━━ Records provided ━━
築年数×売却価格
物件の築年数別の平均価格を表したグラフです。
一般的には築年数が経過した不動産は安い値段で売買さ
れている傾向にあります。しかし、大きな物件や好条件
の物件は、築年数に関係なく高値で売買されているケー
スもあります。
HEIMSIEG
━━━
━━ Records provided ━━
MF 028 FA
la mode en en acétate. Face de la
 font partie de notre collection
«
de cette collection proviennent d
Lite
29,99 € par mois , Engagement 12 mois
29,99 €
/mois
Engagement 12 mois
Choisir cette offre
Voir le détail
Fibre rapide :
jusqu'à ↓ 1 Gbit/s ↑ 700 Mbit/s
━━━
━━ Records provided ━━
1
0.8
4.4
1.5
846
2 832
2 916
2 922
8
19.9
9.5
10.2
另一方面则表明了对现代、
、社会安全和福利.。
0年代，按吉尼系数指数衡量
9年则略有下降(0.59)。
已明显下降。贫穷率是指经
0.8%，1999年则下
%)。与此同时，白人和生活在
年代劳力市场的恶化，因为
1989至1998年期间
━━━
Goal of the exercise → Which lines hold the word "Engagement"? Return all of them from the records above.

Exercise response →
29,99 € par mois , Engagement 12 mois
Engagement 12 mois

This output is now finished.